> _PROBLEM DESCRIPTION_: Check every line below for the word "based" and show those that hold it.

[Collected data]
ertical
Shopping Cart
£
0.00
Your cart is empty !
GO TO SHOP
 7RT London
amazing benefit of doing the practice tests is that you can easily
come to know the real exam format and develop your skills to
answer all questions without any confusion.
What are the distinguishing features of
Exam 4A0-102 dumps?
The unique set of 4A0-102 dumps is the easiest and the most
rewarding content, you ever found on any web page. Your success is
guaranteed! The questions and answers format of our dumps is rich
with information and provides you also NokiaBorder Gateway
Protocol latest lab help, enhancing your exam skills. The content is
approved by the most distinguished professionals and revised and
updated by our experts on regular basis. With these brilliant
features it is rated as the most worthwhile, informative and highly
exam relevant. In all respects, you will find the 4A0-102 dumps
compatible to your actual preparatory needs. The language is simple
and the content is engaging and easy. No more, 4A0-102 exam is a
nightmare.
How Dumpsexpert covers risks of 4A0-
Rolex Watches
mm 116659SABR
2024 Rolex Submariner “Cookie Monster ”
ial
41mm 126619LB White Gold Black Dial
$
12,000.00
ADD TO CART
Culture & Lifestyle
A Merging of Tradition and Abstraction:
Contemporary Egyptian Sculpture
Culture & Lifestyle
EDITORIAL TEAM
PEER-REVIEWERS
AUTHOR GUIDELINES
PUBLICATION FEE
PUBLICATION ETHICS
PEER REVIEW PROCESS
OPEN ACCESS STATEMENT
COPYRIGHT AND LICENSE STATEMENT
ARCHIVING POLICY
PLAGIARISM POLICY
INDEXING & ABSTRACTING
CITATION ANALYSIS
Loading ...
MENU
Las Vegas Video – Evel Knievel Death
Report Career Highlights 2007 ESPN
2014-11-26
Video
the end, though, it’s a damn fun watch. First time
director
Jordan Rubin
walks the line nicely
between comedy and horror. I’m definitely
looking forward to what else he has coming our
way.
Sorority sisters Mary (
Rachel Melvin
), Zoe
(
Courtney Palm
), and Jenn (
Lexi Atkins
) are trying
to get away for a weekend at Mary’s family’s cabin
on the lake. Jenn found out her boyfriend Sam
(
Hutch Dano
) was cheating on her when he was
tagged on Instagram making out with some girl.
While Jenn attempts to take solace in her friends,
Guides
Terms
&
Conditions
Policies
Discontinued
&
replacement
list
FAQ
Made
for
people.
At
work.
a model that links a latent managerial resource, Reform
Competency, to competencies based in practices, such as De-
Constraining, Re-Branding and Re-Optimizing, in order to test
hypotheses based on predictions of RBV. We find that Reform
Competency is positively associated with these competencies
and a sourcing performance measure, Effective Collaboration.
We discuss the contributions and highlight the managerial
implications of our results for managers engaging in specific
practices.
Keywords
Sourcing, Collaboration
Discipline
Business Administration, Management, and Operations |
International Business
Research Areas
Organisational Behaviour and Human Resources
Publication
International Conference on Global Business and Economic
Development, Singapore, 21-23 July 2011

> _EXERCISE SOLUTION_:
Competency, to competencies based in practices, such as De-
hypotheses based on predictions of RBV. We find that Reform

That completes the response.